(Dataset items)
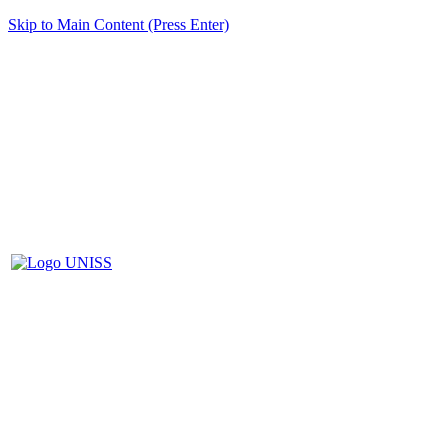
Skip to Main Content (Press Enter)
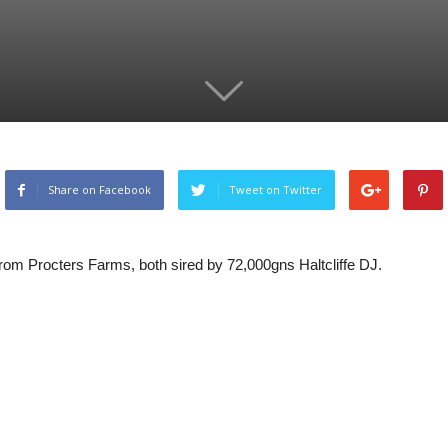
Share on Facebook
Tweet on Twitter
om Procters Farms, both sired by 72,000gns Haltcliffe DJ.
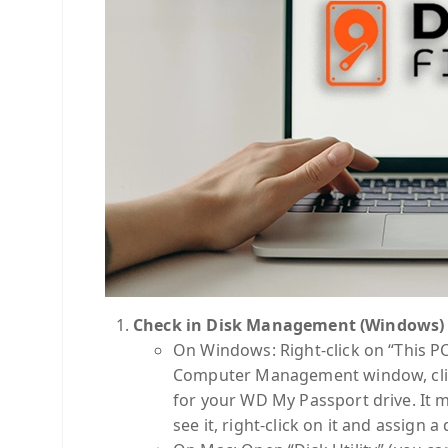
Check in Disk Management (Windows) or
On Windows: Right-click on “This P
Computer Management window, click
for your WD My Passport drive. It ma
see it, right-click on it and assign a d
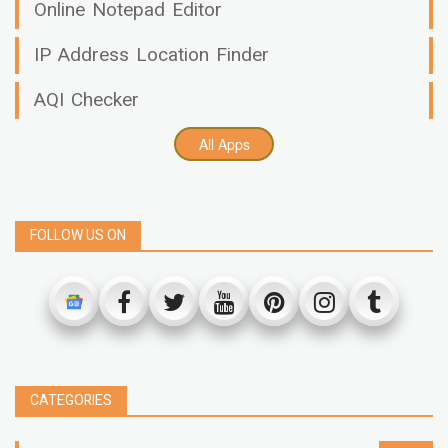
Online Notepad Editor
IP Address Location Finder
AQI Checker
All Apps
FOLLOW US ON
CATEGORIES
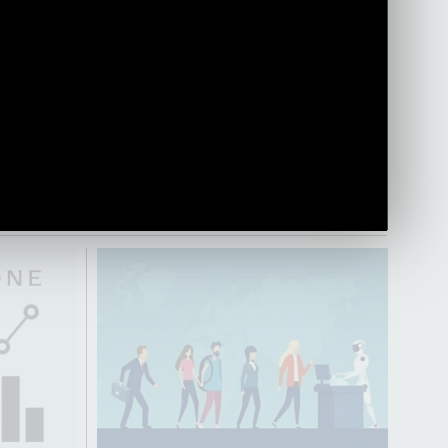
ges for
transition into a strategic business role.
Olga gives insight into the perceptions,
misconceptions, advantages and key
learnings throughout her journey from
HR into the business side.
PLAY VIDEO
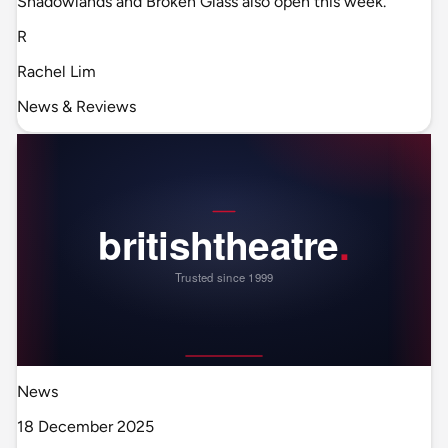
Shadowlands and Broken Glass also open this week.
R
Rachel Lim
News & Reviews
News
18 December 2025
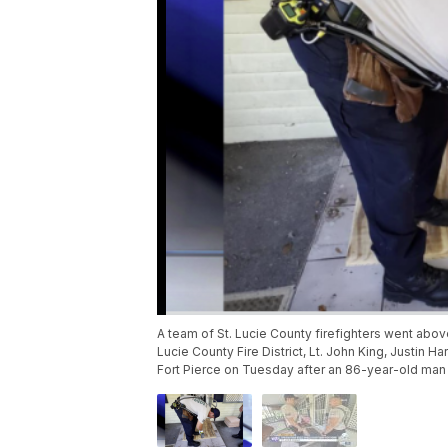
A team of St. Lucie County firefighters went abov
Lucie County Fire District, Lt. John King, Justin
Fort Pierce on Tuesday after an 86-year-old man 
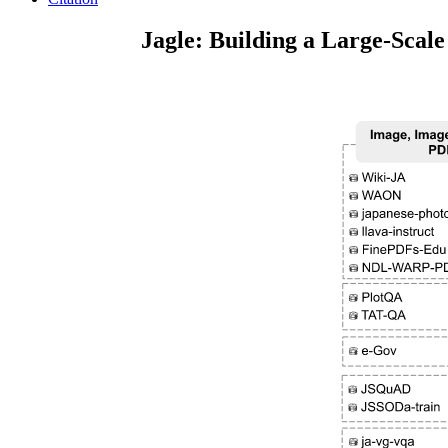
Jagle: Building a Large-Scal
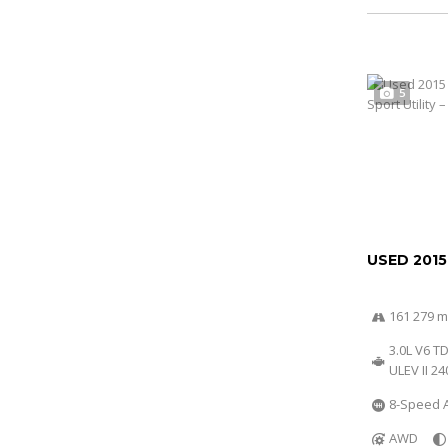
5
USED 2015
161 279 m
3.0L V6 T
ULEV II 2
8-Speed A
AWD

▶ [ABOUT THIS TASK]
Give back all the records as they stand, but with no pictures in the copy.

▶ [RESPONSE FOR THIS EXERCISE]
Skip to Main Content (Press Enter)
Share on Facebook
Tweet on Twitter
om Procters Farms, both sired by 72,000gns Haltcliffe DJ.
Check in Disk Management (Windows) or
On Windows: Right-click on “This P
Computer Management window, click
for your WD My Passport drive. It ma
see it, right-click on it and assign a d
Online Notepad Editor
IP Address Location Finder
AQI Checker
All Apps
FOLLOW US ON
CATEGORIES
ges for
transition into a strategic business role.
Olga gives insight into the perceptions,
misconceptions, advantages and key
learnings throughout her journey from
HR into the business side.
PLAY VIDEO
Shadowlands and Broken Glass also open this week.
R
Rachel Lim
News & Reviews
News
18 December 2025
A team of St. Lucie County firefighters went abov
Lucie County Fire District, Lt. John King, Justin
Fort Pierce on Tuesday after an 86-year-old man 
Jagle: Building a Large-Scal
5
USED 2015
161 279 m
3.0L V6 T
ULEV II 2
8-Speed A
AWD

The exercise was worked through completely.